The difference between training and inference is 1) one have to keep intermediate results for backward pass in training and 2) computation for training double because of the backward pass.

Training is also done over batches, which increase memory requirements by several orders of magnitude. This is why training needs costly compute.

One of the ways out of this unfortunate situation is to use something like Stochastic Average Gradient Descent [1]. Examples there are mostly concerned with regularized logistic regression, which makes problem more or less convex. Neural networks are inherently non-convex. Still, maybe some ideas from there can be utilized in the context of neural networks, like use of estimated Lipshitz constant to derive curvature and appropriate learning step.

  [1] https://www.cs.ubc.ca/~schmidtm/Courses/540-W19/L12.pdf

So one way to think about it is roughly,

Training is inference + backwards pass (~2x inference cost) + activations (vram overhead) + optimizer (vram overhead) + gradients (vram overhead).

  • Multiply "inference + backwards pass (~2x inference cost) + activations (vram overhead)" by batch size (thousands) to get to the actual RAM and compute cost.
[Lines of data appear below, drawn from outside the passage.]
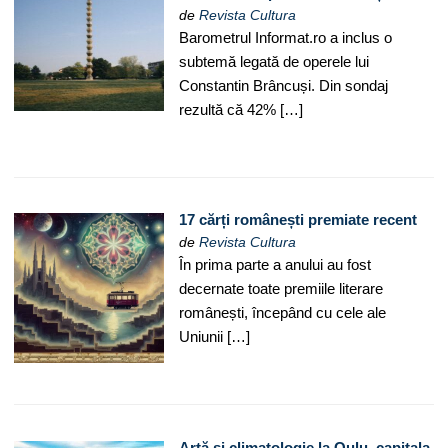
de
Revista Cultura
Barometrul Informat.ro a inclus o
subtemă legată de operele lui
Constantin Brâncuși. Din sondaj
rezultă că 42% […]
17 cărți românești premiate recent
de
Revista Cultura
În prima parte a anului au fost
decernate toate premiile literare
românești, începând cu cele ale
Uniunii […]
Artă și climatologie la Oulu, capitala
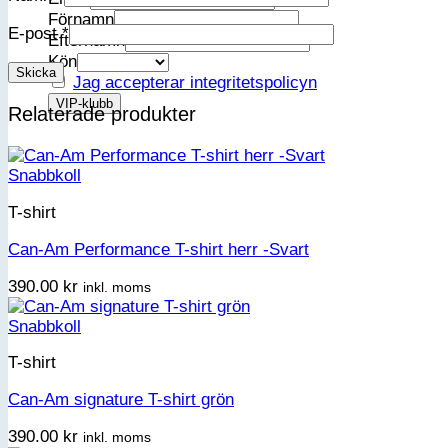
Förnamn
E-post
*
Efternamn
Kön
Jag accepterar integritetspolicyn
Relaterade produkter
Snabbkoll
T-shirt
Can-Am Performance T-shirt herr -Svart
390.00
kr
inkl. moms
Snabbkoll
T-shirt
Can-Am signature T-shirt grön
390.00
kr
inkl. moms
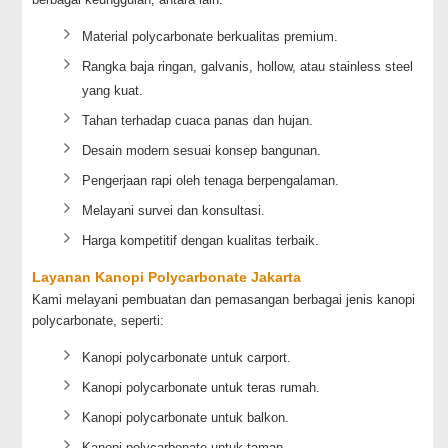
Material polycarbonate berkualitas premium.
Rangka baja ringan, galvanis, hollow, atau stainless steel
yang kuat.
Tahan terhadap cuaca panas dan hujan.
Desain modern sesuai konsep bangunan.
Pengerjaan rapi oleh tenaga berpengalaman.
Melayani survei dan konsultasi.
Harga kompetitif dengan kualitas terbaik.
Layanan Kanopi Polycarbonate Jakarta
Kami melayani pembuatan dan pemasangan berbagai jenis kanopi
polycarbonate, seperti:
Kanopi polycarbonate untuk carport.
Kanopi polycarbonate untuk teras rumah.
Kanopi polycarbonate untuk balkon.
Kanopi polycarbonate untuk taman.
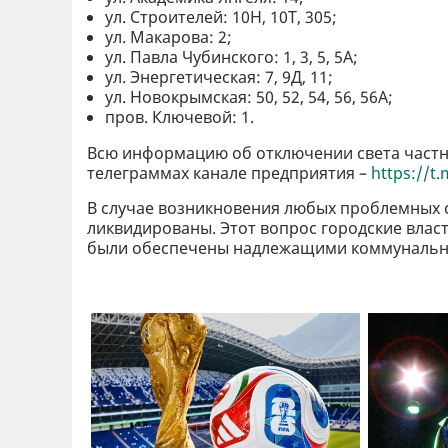
ул. Строителей: 10Н, 10Т, 305;
ул. Макарова: 2;
ул. Павла Чубинского: 1, 3, 5, 5А;
ул. Энергетическая: 7, 9Д, 11;
ул. Новокрымская: 50, 52, 54, 56, 56А;
пров. Ключевой: 1.
Всю информацию об отключении света частн
телеграммах канале предприятия –
https://t
В случае возникновения любых проблемных с
ликвидированы. Этот вопрос городские влас
были обеспечены надлежащими коммунальн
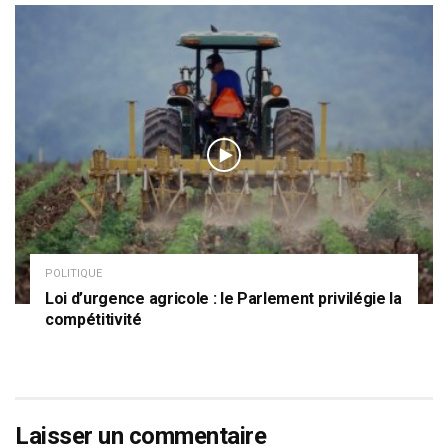
POLITIQUE
Loi d’urgence agricole : le Parlement privilégie la
compétitivité
Laisser un commentaire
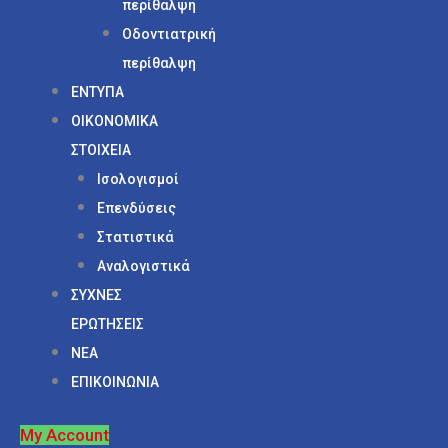
περίθαλψη
Οδοντιατρική
περίθαλψη
ΕΝΤΥΠΑ
ΟΙΚΟΝΟΜΙΚΑ
ΣΤΟΙΧΕΙΑ
Ισολογισμοί
Επενδύσεις
Στατιστικά
Αναλογιστικά
ΣΥΧΝΕΣ
ΕΡΩΤΗΣΕΙΣ
ΝΕΑ
ΕΠΙΚΟΙΝΩΝΙΑ
My Account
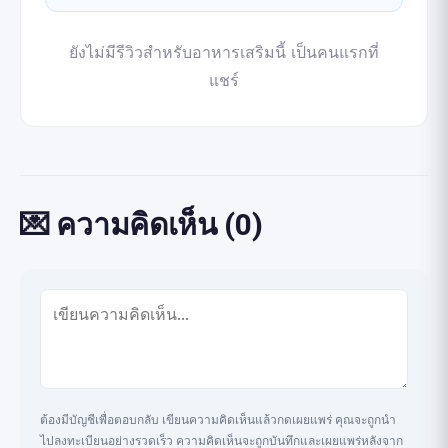
ยังไม่มีรีวิวสำหรับอาหารเสริมนี้ เป็นคนแรกที่
แชร์
💌 ความคิดเห็น (0)
ต้องมีบัญชีเพื่อตอบกลับ เขียนความคิดเห็นแล้วกดเผยแพร่ คุณจะถูกนำ
ไปลงทะเบียนอย่างรวดเร็ว ความคิดเห็นจะถูกบันทึกและเผยแพร่หลังจาก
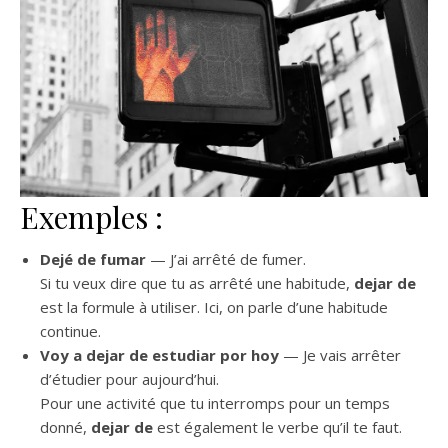
Exemples :
Dejé de fumar
— J’ai arrêté de fumer.
Si tu veux dire que tu as arrêté une habitude,
dejar de
est la formule à utiliser. Ici, on parle d’une habitude
continue.
Voy a dejar de estudiar por hoy
— Je vais arrêter
d’étudier pour aujourd’hui.
Pour une activité que tu interromps pour un temps
donné,
dejar de
est également le verbe qu’il te faut.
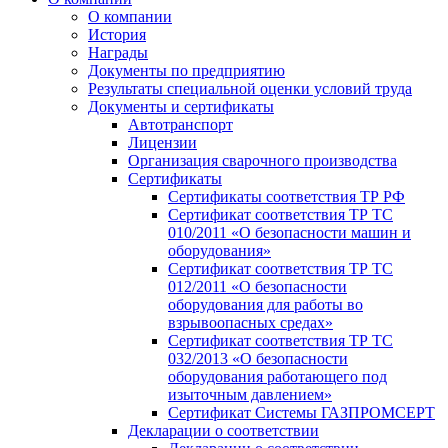
О компании
История
Награды
Документы по предприятию
Результаты специальной оценки условий труда
Документы и сертификаты
Автотранспорт
Лицензии
Организация сварочного производства
Cертификаты
Сертификаты соответствия ТР РФ
Сертификат соответствия ТР ТС
010/2011 «О безопасности машин и
оборудования»
Сертификат соответствия ТР ТС
012/2011 «О безопасности
оборудования для работы во
взрывоопасных средах»
Сертификат соответствия ТР ТС
032/2013 «О безопасности
оборудования работающего под
изыточным давлением»
Сертификат Системы ГАЗПРОМСЕРТ
Декларации о соответствии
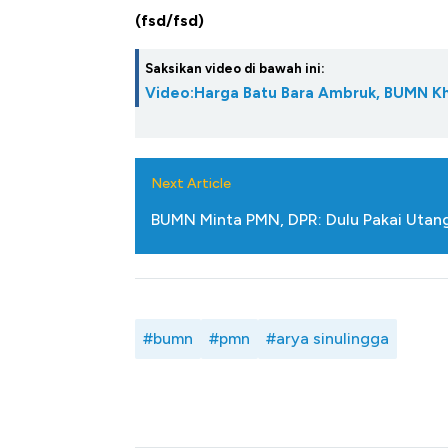
(fsd/fsd)
Saksikan video di bawah ini:
Video:Harga Batu Bara Ambruk, BUMN Kh
Next Article
BUMN Minta PMN, DPR: Dulu Pakai Utang
#bumn
#pmn
#arya sinulingga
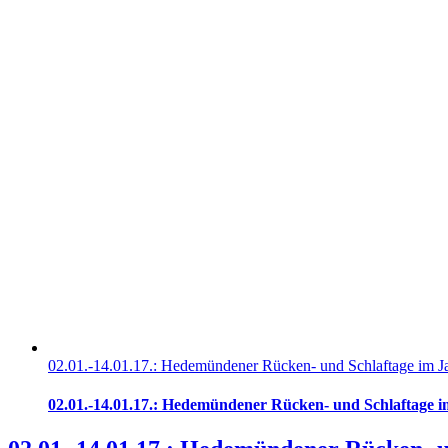
02.01.-14.01.17.: Hedemündener Rücken- und Schlaftage im J
02.01.-14.01.17.: Hedemündener Rücken- und Schlaftage 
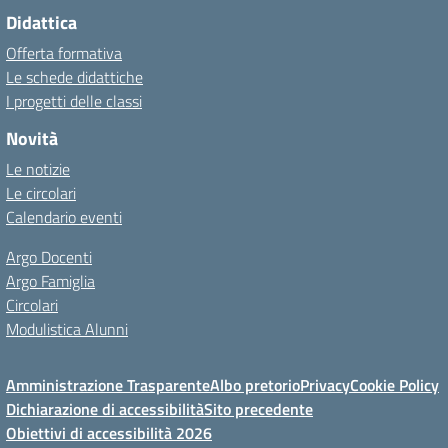
Didattica
Offerta formativa
Le schede didattiche
I progetti delle classi
Novità
Le notizie
Le circolari
Calendario eventi
Argo Docenti
Argo Famiglia
Circolari
Modulistica Alunni
Amministrazione Trasparente
Albo pretorio
Privacy
Cookie Policy
Dichiarazione di accessibilità
Sito precedente
Obiettivi di accessibilità 2026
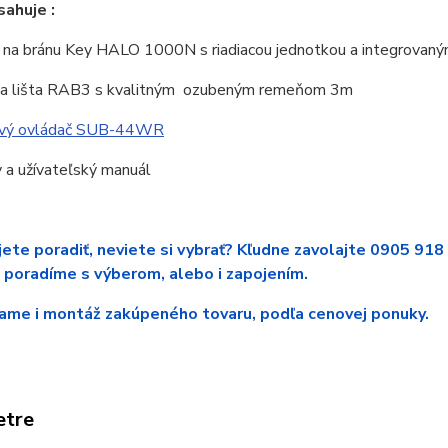
ahuje :
 na bránu Key HALO 1000N s riadiacou jednotkou a integrovaný
ca lišta RAB3 s kvalitným ozubeným remeňom 3m
ový ovládač SUB-44WR
 a užívateľský manuál
ete poradiť, neviete si vybrať? Kľudne zavolajte 0905 918
 poradíme s výberom, alebo i zapojením.
me i montáž zakúpeného tovaru, podľa cenovej ponuky.
etre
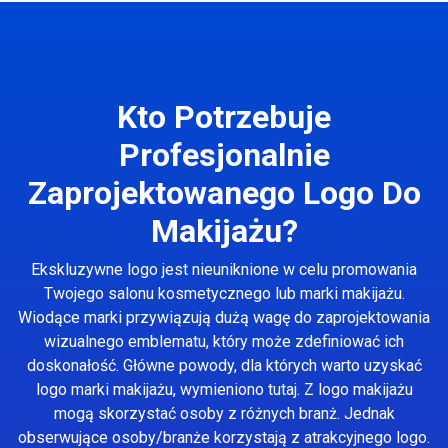
Kto Potrzebuje
Profesjonalnie
Zaprojektowanego Logo Do
Makijażu?
Ekskluzywne logo jest nieuniknione w celu promowania
Twojego salonu kosmetycznego lub marki makijażu.
Wiodące marki przywiązują dużą wagę do zaprojektowania
wizualnego emblematu, który może zdefiniować ich
doskonałość. Główne powody, dla których warto uzyskać
logo marki makijażu, wymieniono tutaj. Z logo makijażu
mogą skorzystać osoby z różnych branż. Jednak
obserwujące osoby/branże korzystają z atrakcyjnego logo.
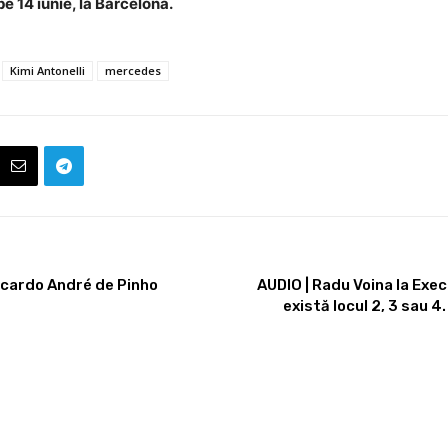
 14 iunie, la Barcelona.
Kimi Antonelli
mercedes
Ricardo André de Pinho
AUDIO | Radu Voina la Execu
există locul 2, 3 sau 4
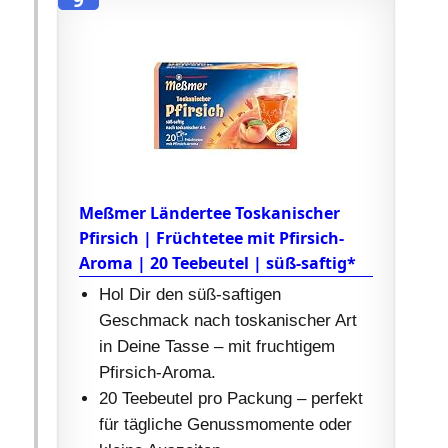
9
Meßmer Ländertee Toskanischer
Pfirsich | Früchtetee mit Pfirsich-
Aroma | 20 Teebeutel | süß-saftig*
Hol Dir den süß-saftigen
Geschmack nach toskanischer Art
in Deine Tasse – mit fruchtigem
Pfirsich-Aroma.
20 Teebeutel pro Packung – perfekt
für tägliche Genussmomente oder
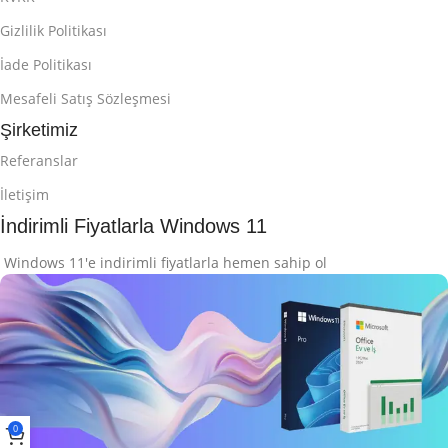
Gizlilik Politikası
İade Politikası
Mesafeli Satış Sözleşmesi
Şirketimiz
Referanslar
İletişim
İndirimli Fiyatlarla Windows 11
Windows 11'e indirimli fiyatlarla hemen sahip ol
0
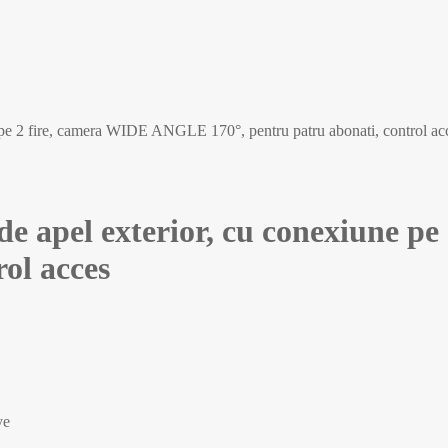
pe 2 fire, camera WIDE ANGLE 170°, pentru patru abonati, control ac
de apel exterior, cu conexiune 
rol acces
ye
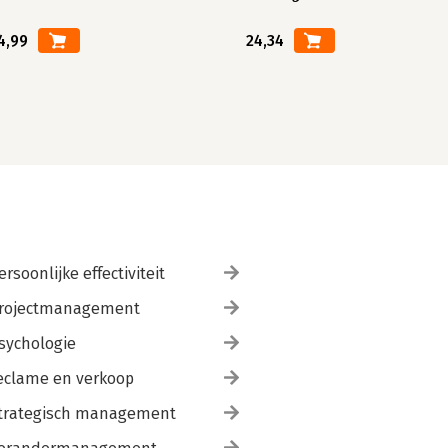
4,99
24,34
ersoonlijke effectiviteit
rojectmanagement
sychologie
eclame en verkoop
trategisch management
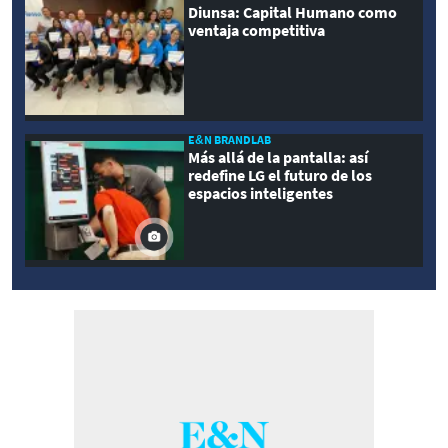
Diunsa: Capital Humano como
ventaja competitiva
E&N BRANDLAB
Más allá de la pantalla: así
redefine LG el futuro de los
espacios inteligentes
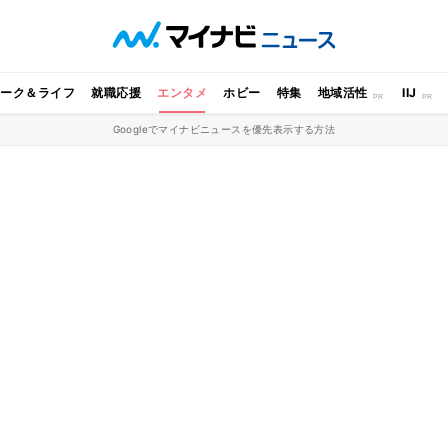
ワーク＆ライフ
就職応援
エンタメ
ホビー
特集
地域活性
IIJ
Googleでマイナビニュースを優先表示する方法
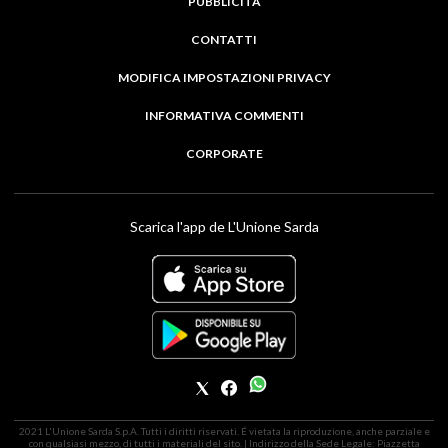
PUBBLICITÀ
CONTATTI
MODIFICA IMPOSTAZIONI PRIVACY
INFORMATIVA COMMENTI
CORPORATE
Scarica l'app de L'Unione Sarda
2021 L'Unione Sarda S.p.A. Tutti i diritti riservati. É vietata la riproduzione, anche parziale e
con qualsiasi mezzo, di tutti i materiali del sito. | Indirizzo della Sede Legale: Piazzetta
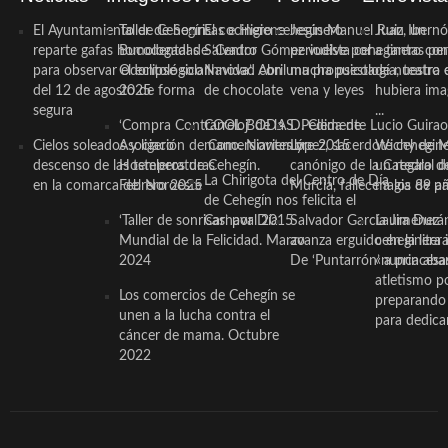
El Ayuntamiento de Cehegín
Taller de Sonrisas e Higiene
El cocinero ceheginero
Jesús Manuel Ruiz, un
Juan Ibernó
reparte gafas homologadas
Bucodental de ‘Centro
Salvador Gómez vuelve por
periodista ceheginero con
a tantas pe
para observar el eclipse solar
Odontológico Innova’. Abril
Navidad con una propuesta
mucha psicología, teatro 
de nuestra
del 12 de agosto de forma
2025
de chocolate
vena y leyes
hubiera ima
segura
...
‘Compra Contrarreloj’ de la
COOL BODAS. Pedida de
D. Clemente Lucio Guirao
Cielos soleados y ligero
Asociación de Comerciantes y
mano. Noviembre 2015
López, sacerdote cehegin
Wichy de M
descenso de las temperaturas
Hosteleros de Cehegín.
canónigo de la Catedral d
un regalo de
La Chirigota del Centro de Día
en la comarca del Noroeste
Febrero 2025
Murcia, fallece a los 89 añ.
magia de pa
de Cehegín nos felicita el
‘Taller de sonrisas’ por Día
Carnaval 2015
Salvador García Jiménez
Laura Durán,
Mundial de la Felicidad. Marzo
avanza erguido en la litera
ceheginera 
2024
De ‘Puntarrón’ a princesa
«nunca aba
atletismo p
Los comercios de Cehegín se
preparando 
unen a la lucha contra el
para dedicar
cáncer de mama. Octubre
2022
Optimizer like ADAM adds only two or three model-sized overhead.

    And last, but not least, you need only one hidden layer kept in RAM for inference, but you need all of them (61 for Deepseek models) kept in RAM for computing gradient for one sample.

    • Microbatch size is a hyperparameter, it can be set to 1 and work just as effectively. With gradient accumulation it's equivalent even. Large batch sizes are used to increase parallelism, and sometimes to reduce variance in the loss signal (at the cost of increased bias).

      Batch size is frequently limited by compute bottlenecks well before memory.

    • And of course you do all of this for every object in your training set, which is going to be larger than the total number of uses for any individual user.

It's all got much more complex than that in recent years. Training now involves large amounts of inference for RL rollouts and similar. You can't disentangle them computationally like that. "Inference" is just the word used to mean serving customer traffic now, and "training" means creating the model you serve.

That is an estimate of the relative cost of one training step, but you have to multiply it by the number of training steps, an unknown quantity.